福岡県の地形区分(地理院地図「地形区分」に地形の名前を加筆)

福岡県における過去の災害の履歴

  • 地震

 福岡県で発生した地震として大きなものは、最近では2016年4月に起きた熊本地震が記憶に新しいでしょう。熊本地震では、隣県で震源となった熊本県内では震度7を2回記録して甚大な被害がありました。福岡県では、16日の本震で、久留米市、柳川市、大川市、みやま市で震度5強を観測し、福岡県内では住宅に被害として半壊4棟、一部破損251棟という被害が出ています(内閣府まとめ)。

 近年で最も福岡県に被害が大きかった地震としては、2005年3月20日10時53分に発生した「福岡県西方沖地震」があります。この地震は、福岡県西方沖の深さ約9kmで発生したマグニチュード7.0の地震で、福岡県福岡市、前原市及び佐賀県みやき町で震度6弱の震度を観測しています。この地震により、死者1名、負傷者1,087名、住家全壊133棟、住家の半壊244棟、一部破損8,620棟の被害が発生したとされています(内閣府)。

 福岡県西方沖地震は、「警固断層(けごだんそう)」と呼ばれる活断層で起きた地震として知られています。警固断層帯は、下の図の通り博多湾から陸域にかかる南東部と、海側に延びる北西部に分かれていますが、そのうち海側に当たる北西部の沖合い、玄界灘で発生した地震でした。

警固断層帯の位置(地震本部「警固断層帯」より)

・台風など

 福岡県では、近年豪雨災害が多発しています。とくに、平成 29 年(2017年)の九州北部豪雨以降、平成 30 年 7 月豪雨、令和元年 (2019年)7 月、8 月の大雨、そして令和 2 年(2020年) 7 月豪雨など毎年のように豪雨災害に見舞われています。福岡県は台風の影響を受けることが多く、7~8月をピークとして、6月から9月の梅雨~台風シーズンの降水量が多くなっています(気象庁HP)。

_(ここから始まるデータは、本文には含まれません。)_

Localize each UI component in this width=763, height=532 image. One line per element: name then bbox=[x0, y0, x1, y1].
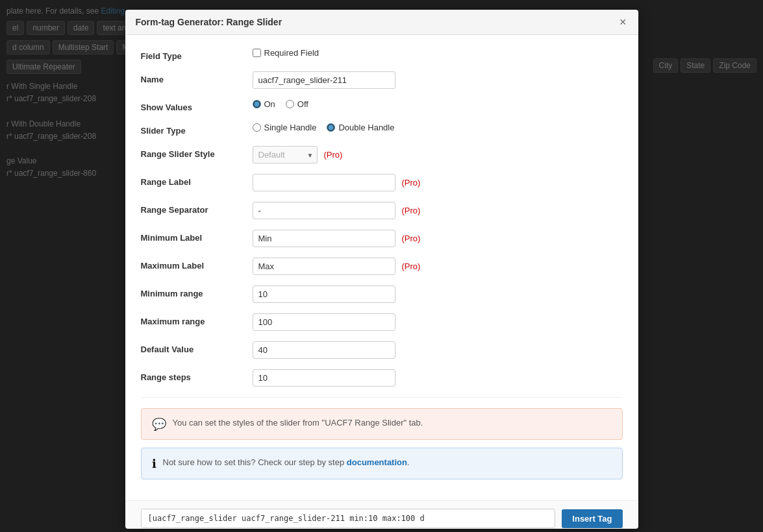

 九州北部に甚大な被害をもたらした2017年の九州北部豪雨における被害は、福岡県内で死者37名、(うち、朝倉市33名、東峰村3名、その他1名)、行方不明者が2名(朝倉市2名)、家屋被害 が全壊287件(朝倉市260件、東峰村26件、その他1件)、半壊822件(朝倉市782件、東峰村37件、その他3件)、一部損壊39件 (東峰村8件、その他31件)、床上浸水22件、床下浸水598件という甚大なものでした(福岡県)。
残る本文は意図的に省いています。